(ABOUT THIS EXERCISE)
Please copy each line of the listing below in which the word "лични" appears.
════
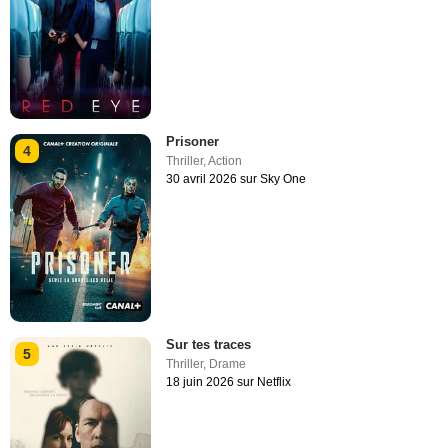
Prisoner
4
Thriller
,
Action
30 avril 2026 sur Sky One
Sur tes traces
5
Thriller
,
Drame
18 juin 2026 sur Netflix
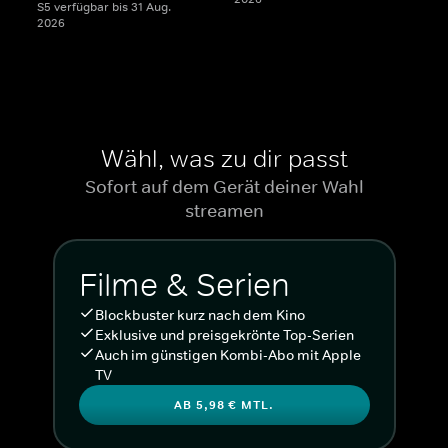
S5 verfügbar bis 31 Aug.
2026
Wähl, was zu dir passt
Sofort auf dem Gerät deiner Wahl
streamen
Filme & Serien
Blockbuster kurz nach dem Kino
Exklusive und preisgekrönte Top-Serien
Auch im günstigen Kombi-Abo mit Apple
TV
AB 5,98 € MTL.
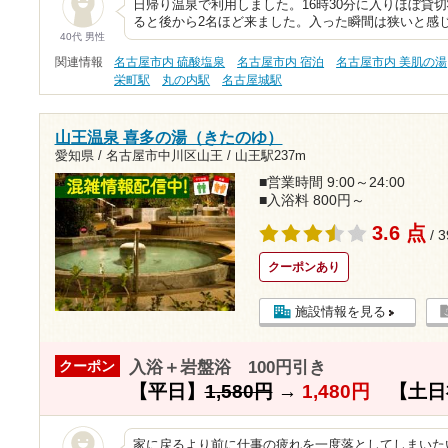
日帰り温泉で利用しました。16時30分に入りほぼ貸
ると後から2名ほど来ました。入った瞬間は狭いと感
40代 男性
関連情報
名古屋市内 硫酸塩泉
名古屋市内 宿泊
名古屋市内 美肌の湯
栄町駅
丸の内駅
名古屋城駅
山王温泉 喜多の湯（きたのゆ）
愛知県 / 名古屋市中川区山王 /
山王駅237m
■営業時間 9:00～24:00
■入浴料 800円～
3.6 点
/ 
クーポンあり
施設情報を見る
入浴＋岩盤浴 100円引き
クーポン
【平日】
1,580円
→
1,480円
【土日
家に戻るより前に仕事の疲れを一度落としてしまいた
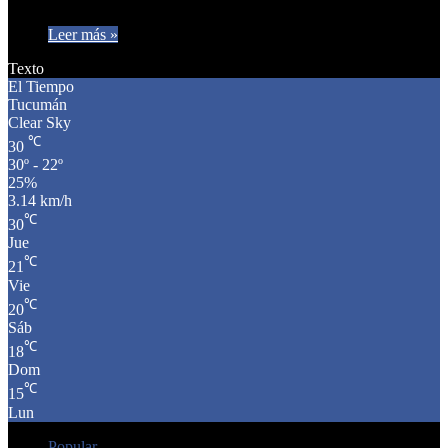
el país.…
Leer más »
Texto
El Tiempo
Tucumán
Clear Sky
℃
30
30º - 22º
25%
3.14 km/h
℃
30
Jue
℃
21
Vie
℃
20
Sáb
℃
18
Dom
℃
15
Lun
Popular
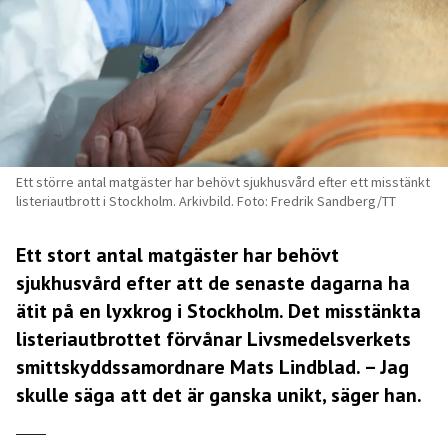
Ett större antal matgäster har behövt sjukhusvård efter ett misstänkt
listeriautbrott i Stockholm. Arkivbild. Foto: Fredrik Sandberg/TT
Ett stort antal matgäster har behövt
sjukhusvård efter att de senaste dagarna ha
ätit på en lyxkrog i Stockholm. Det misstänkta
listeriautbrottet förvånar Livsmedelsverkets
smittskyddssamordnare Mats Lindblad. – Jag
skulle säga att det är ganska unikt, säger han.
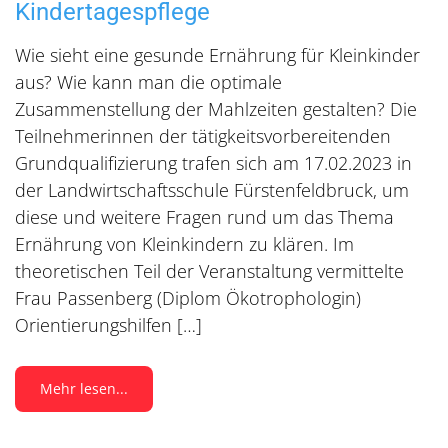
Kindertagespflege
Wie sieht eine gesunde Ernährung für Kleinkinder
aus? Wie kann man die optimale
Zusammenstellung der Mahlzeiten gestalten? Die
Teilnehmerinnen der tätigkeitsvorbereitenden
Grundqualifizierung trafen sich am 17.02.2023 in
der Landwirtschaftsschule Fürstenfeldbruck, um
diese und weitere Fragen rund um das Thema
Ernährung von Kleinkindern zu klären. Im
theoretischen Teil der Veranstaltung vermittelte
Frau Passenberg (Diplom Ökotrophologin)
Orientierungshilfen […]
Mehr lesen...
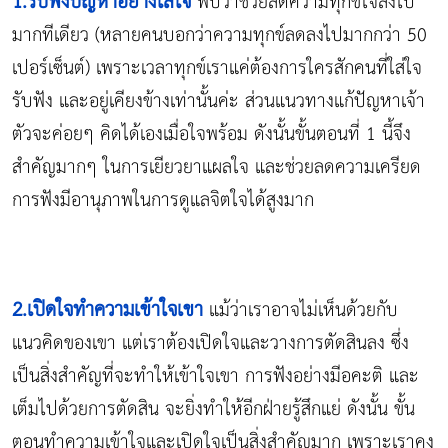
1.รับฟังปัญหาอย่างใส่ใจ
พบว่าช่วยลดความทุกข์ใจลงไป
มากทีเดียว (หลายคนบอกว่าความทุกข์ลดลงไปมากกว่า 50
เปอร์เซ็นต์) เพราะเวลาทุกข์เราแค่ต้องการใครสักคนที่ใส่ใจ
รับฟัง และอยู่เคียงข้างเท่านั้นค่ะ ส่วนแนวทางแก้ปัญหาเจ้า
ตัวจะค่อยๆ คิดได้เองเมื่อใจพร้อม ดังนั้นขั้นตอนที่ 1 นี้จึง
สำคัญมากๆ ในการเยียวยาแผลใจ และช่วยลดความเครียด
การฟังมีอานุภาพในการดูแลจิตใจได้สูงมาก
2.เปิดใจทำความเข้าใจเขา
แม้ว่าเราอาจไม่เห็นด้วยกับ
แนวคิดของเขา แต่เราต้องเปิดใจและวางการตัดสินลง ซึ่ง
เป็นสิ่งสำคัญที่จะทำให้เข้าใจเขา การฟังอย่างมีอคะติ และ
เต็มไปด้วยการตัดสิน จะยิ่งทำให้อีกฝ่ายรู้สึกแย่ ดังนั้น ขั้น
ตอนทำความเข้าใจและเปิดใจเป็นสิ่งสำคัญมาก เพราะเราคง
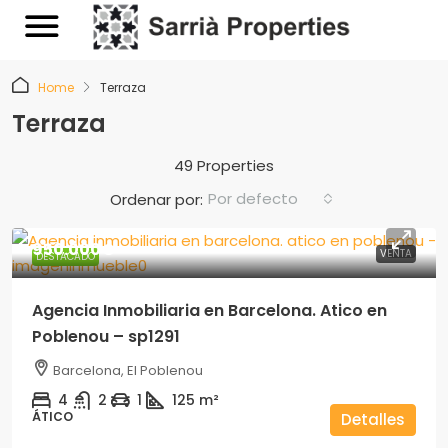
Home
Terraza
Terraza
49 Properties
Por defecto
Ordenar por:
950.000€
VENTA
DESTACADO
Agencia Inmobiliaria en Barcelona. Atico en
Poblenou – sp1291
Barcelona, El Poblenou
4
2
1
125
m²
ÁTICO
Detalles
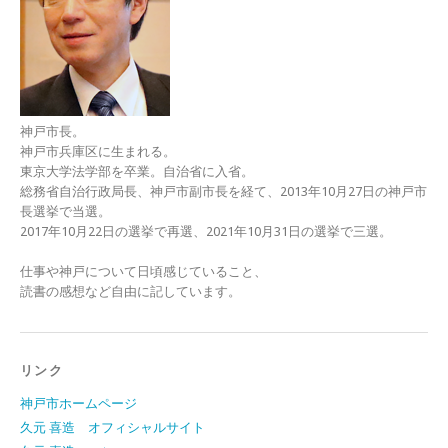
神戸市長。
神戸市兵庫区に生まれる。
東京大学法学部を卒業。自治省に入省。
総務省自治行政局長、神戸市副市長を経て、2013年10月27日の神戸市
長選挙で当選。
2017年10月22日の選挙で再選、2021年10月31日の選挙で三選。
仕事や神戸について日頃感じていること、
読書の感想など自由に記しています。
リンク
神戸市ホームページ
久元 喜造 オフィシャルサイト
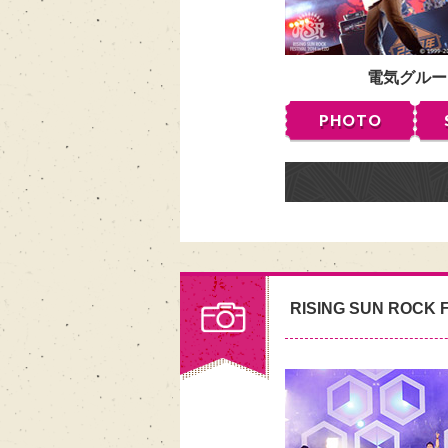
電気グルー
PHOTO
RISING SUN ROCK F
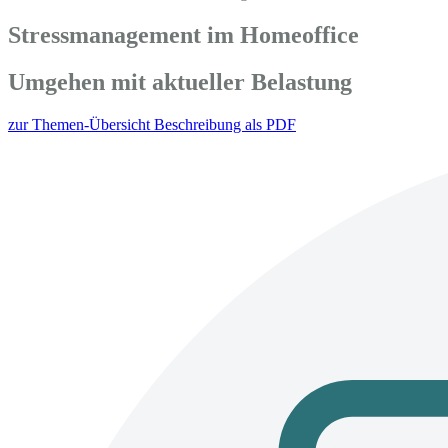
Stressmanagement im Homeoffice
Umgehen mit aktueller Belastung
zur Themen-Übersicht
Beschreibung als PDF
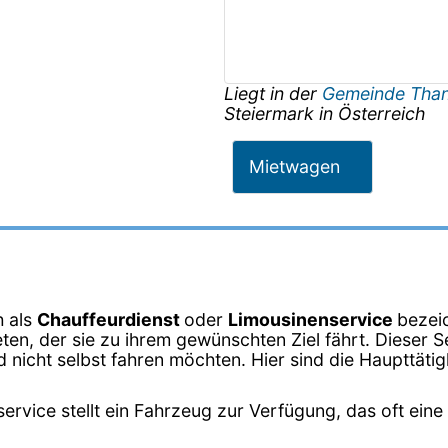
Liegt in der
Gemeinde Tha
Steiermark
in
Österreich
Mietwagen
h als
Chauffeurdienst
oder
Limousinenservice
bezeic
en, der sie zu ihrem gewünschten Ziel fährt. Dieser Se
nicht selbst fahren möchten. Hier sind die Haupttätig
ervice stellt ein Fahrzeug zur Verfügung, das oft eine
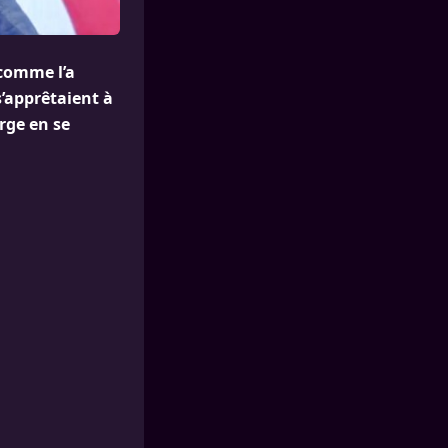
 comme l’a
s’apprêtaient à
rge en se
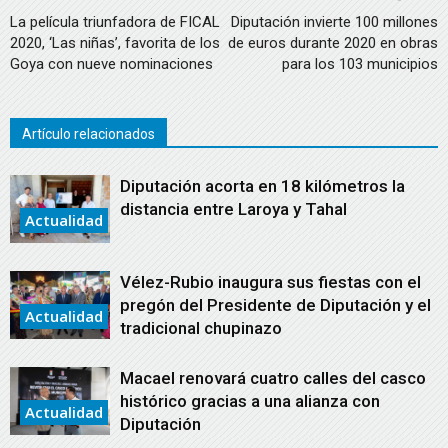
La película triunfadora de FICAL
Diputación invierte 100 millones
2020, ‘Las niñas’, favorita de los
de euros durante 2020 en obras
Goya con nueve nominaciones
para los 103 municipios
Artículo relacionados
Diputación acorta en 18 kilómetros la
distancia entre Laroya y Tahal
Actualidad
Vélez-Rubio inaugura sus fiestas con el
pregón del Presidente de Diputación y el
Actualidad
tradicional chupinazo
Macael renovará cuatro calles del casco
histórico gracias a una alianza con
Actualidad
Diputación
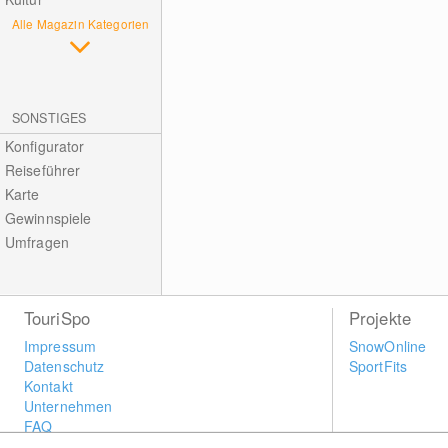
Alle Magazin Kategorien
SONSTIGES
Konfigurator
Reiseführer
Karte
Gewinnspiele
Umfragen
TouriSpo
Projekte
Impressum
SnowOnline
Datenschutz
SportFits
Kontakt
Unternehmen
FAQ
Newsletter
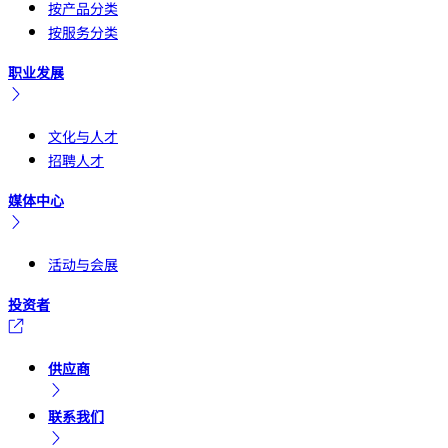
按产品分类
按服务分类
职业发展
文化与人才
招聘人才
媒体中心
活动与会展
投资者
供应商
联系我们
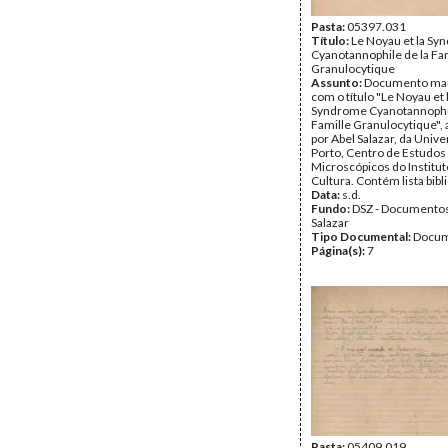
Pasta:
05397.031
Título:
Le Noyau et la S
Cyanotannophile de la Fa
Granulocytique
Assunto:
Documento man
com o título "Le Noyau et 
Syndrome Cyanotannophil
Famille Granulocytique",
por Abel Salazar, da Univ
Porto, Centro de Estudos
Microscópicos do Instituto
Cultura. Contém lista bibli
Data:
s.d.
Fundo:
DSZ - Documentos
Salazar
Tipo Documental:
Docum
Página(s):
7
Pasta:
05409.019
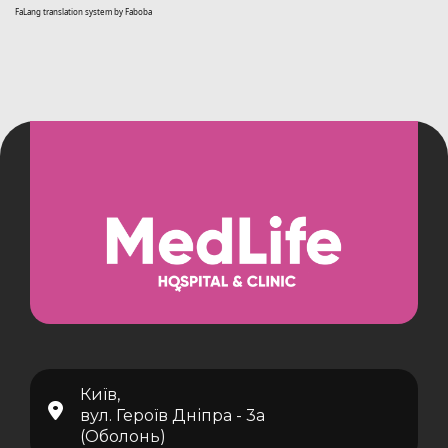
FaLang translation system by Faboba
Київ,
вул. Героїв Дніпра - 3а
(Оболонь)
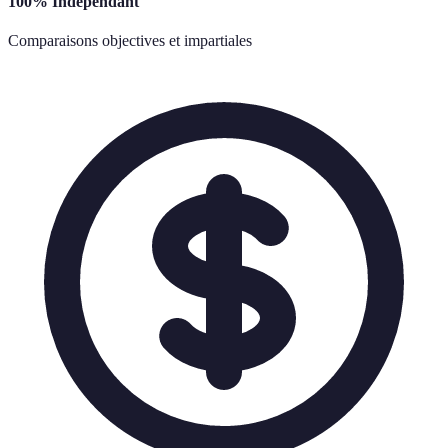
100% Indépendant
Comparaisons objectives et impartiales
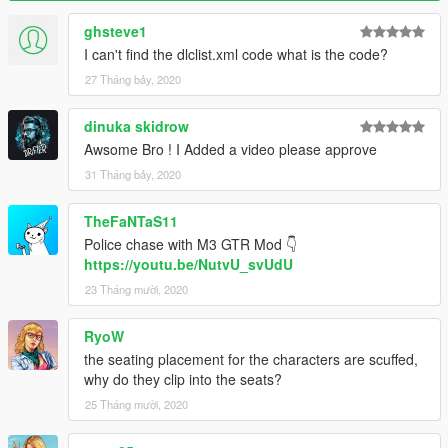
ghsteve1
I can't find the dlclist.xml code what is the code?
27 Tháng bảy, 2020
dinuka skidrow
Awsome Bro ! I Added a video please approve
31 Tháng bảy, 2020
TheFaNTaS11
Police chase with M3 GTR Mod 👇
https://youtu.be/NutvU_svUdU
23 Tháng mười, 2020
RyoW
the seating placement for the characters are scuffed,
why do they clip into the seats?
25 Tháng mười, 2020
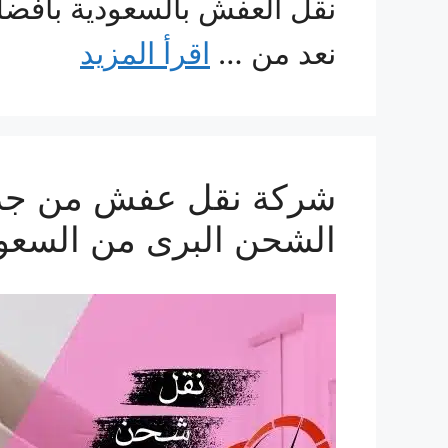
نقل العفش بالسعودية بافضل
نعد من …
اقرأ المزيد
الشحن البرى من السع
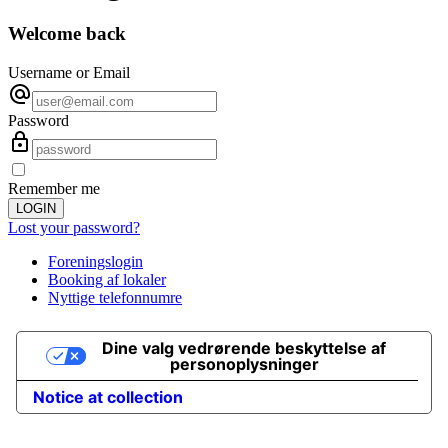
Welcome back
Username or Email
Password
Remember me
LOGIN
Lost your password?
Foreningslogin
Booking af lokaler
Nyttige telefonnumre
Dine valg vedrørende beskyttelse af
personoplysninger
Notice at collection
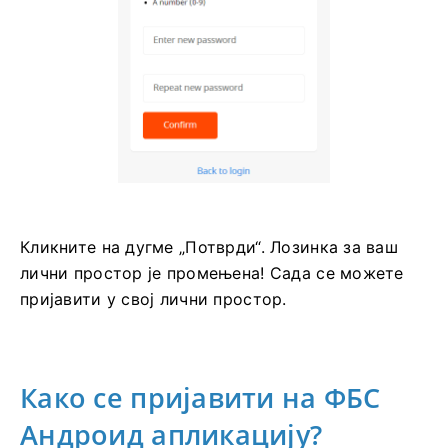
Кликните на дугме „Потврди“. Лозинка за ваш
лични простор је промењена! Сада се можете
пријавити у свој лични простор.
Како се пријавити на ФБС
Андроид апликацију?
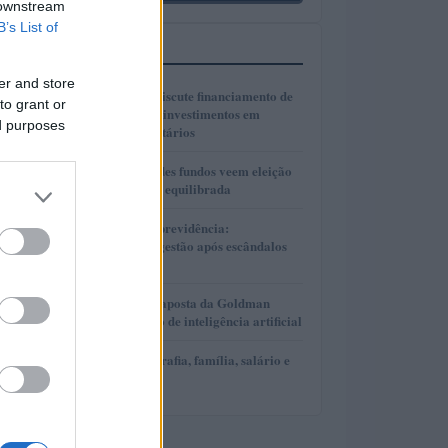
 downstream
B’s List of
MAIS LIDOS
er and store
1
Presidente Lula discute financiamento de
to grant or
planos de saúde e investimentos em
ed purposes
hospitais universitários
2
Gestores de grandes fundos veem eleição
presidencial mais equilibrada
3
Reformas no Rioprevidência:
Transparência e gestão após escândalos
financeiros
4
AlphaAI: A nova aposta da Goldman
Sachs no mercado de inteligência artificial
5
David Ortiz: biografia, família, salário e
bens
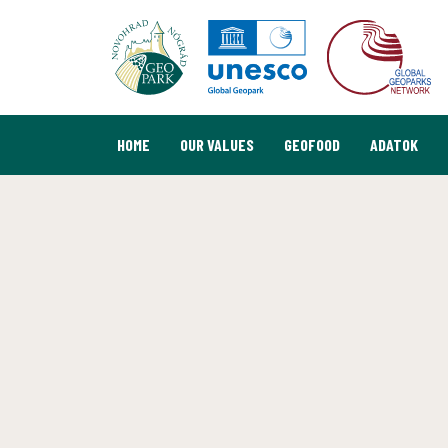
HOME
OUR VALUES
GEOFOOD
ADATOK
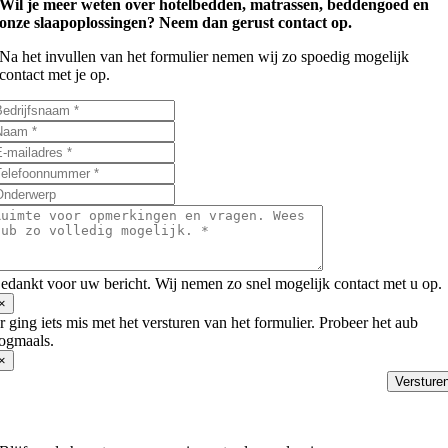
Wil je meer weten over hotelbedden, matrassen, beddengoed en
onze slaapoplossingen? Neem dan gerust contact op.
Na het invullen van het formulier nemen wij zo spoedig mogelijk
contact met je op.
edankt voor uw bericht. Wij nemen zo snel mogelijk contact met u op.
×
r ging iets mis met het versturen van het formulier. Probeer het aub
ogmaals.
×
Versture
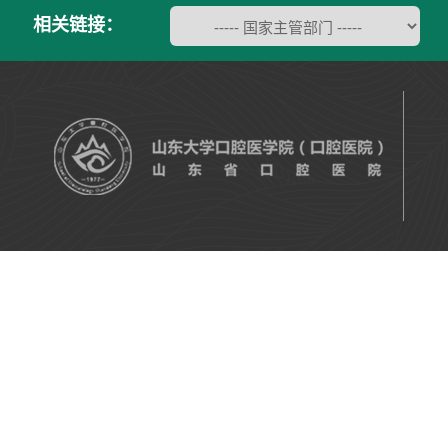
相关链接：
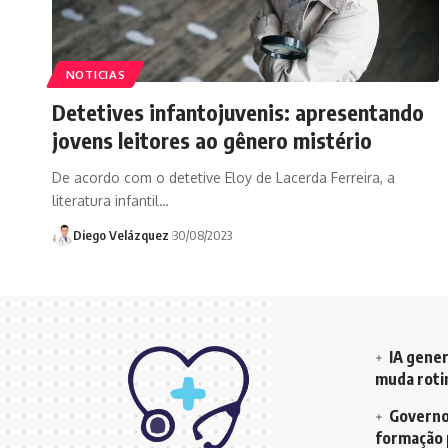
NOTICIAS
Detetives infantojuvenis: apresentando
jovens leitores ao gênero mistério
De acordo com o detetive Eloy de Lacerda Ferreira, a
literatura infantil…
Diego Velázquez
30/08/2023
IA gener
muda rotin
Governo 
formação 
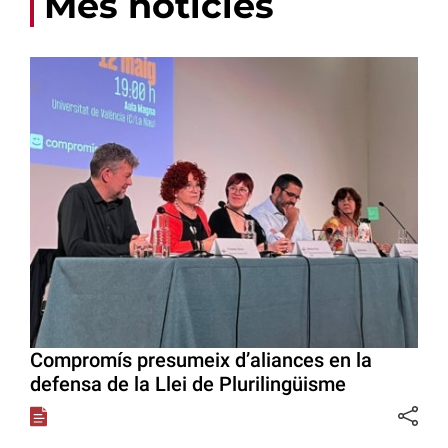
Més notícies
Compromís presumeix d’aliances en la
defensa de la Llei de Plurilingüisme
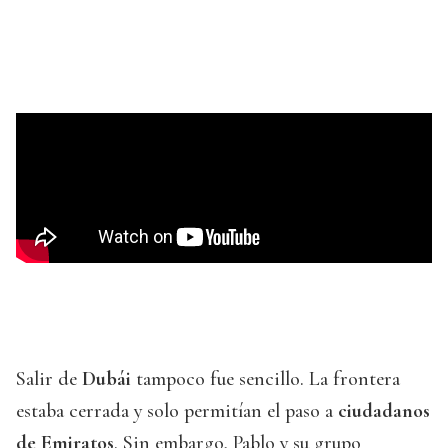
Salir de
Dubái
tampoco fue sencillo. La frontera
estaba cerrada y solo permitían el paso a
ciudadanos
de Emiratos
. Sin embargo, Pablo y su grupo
════
(EXERCISE RESPONSE)
лични простор је промењена! Сада се можете
пријавити у свој лични простор.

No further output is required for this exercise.